I lay my bright towel
along the clumpy
sand, perpendicular
to a beckoning sea,
smoothing hills
and hollows until
I can elbow my belly
down and watch:

in the darker shore
a young child stoops
quick as a folding chair
to catch a ball his father
has blown round
as a dandelion spent
in the sun, tossed
lighter than wind,
hoping the boy will
bring it home, yes, chubby
cheeks grinning
under red curls

but no, the toss has
missed, the boy
must waddle
and bend when
a wave none of us
heard, wily as seaweed,
white rushing,
breaks on his knees
and he tumbles, salt,
ball, cheeks, dad in his
hightopped tennis shoes
converging
to rescue
my new love.



Traveling toward Newport

for a coastly concord of poets,
up and over Santiam Pass, early
May, I leave the snow spread

in the woods. A line of pines
cut away to widen the road, the south
slope plummets like a roller coaster,

north bank, a blanket of wild dogwood,
petals splayed to sun.  Years before
my father planted a Kousa dogwood,

blooms dancing on its wiry frame,
not twirling from underside
like the native.  Supper, we’d look out

on embroidered cloth, clusters
of flowers knit to green.
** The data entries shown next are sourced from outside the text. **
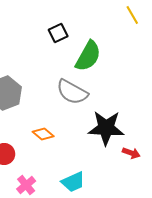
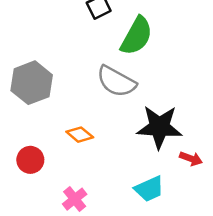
cyan trapezoid: (73, 182) -> (149, 189), moved
pink cross: (26, 185) -> (75, 199), moved

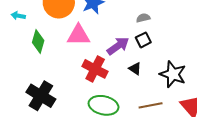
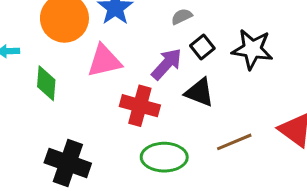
gray semicircle: (143, 18) -> (182, 17), moved
black triangle: (135, 69) -> (199, 92), size x1.5
black star: (173, 74) -> (252, 49), moved

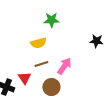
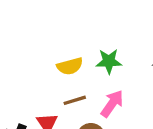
green star: (51, 20) -> (109, 61), moved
Every few years
he trimmed the heavy boughs

of cedar to give the dogwood
more room, then marked the day
it burst into hallelujah chorus.

                       *

Approaching Sweet Home, backyard
lake drawing anglers county-wide,
bikers in chaps stretch their bones.

Old barns emerge like old barns
everywhere, missing boards, knots gone
from those that remain. Near Noble Slough

a field of purple, for all the world
like Texas bluebonnets under a pink
canopy of clouds. I bet they’re bluebells,

the little bulbs my grandmother’s
neighbor in the big house traded
for cut hydrangea, blue for blue.

Stoplights appear. Ahead a logging
truck jostles, dropping a few
small limbs and bark debris. One

summer I danced on the green
in Ashland with a troupe from Texas
who couldn’t get over those trucks,

laden with logs, not cattle swaying
on planks. Logs made them laugh.
We sashayed just the same.

                        *

Finally, the turn-off at Airport Road.
Here, sheep graze, nonchalant
by the ditch. Signs for rhubarb,

a rock shop teaming with thunder eggs
waiting to be split, a meat market
with frog legs to batter and fry,

or pair with hot chiles in a roux.
I have come to a new place. Still
the dogwood grounds me. What I know,

stubborn with light, and something
more, quirky, irksome, just ahead.   


 

Author’s Statement on Beauty

For me, the experience of beauty often includes three elements:

A moment of surprise, the unexpected suddenly thrust into view, disrupting whatever anxious reverie or immediate concerns had been preoccupying me;

Something involving nature in a glorious unfolding, whether an expression as small as a leaf, or as grand as the sky;

The sheer rapture of the encounter signifying that God exists.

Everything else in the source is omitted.